**Exercise directions:** In the data below, find each line that contains the word "können" and copy it.

**Provided information:**

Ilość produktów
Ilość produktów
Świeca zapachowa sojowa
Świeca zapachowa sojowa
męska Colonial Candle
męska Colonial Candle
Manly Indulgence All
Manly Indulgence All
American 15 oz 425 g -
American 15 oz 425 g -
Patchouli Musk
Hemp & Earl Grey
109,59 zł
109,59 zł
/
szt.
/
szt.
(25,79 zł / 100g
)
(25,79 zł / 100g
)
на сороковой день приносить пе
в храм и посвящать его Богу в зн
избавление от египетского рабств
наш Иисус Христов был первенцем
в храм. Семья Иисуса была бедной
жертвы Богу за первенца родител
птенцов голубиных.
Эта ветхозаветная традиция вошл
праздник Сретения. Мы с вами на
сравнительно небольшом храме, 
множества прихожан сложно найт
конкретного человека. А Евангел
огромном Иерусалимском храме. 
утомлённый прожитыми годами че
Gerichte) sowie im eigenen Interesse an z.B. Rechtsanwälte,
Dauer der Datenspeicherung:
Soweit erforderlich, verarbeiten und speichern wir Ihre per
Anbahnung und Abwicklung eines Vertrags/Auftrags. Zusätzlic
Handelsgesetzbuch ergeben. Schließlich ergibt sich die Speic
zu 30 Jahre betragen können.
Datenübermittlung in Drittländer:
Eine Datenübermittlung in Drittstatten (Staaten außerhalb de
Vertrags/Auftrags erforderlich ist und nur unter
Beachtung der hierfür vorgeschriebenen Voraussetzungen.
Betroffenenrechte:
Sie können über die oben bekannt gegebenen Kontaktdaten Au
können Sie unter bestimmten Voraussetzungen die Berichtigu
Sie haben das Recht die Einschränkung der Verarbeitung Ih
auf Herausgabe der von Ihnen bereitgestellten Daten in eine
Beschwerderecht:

* * *

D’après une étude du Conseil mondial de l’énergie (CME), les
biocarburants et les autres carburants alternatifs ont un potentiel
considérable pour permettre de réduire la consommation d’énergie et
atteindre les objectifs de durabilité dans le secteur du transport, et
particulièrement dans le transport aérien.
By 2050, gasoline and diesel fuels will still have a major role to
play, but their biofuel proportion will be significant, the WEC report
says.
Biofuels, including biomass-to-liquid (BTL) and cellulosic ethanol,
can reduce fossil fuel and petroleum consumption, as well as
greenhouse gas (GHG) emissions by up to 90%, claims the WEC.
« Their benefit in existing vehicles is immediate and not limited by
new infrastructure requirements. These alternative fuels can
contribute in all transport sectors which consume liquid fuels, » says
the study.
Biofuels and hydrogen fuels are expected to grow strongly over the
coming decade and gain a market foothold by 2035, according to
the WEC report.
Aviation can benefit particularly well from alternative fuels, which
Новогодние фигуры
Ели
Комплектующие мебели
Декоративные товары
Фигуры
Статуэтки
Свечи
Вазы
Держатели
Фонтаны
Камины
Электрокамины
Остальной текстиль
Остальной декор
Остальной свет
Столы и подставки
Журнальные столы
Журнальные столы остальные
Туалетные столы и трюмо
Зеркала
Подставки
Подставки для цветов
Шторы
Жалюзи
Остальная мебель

**Final answer:**
zu 30 Jahre betragen können.
Sie können über die oben bekannt gegebenen Kontaktdaten Au
können Sie unter bestimmten Voraussetzungen die Berichtigu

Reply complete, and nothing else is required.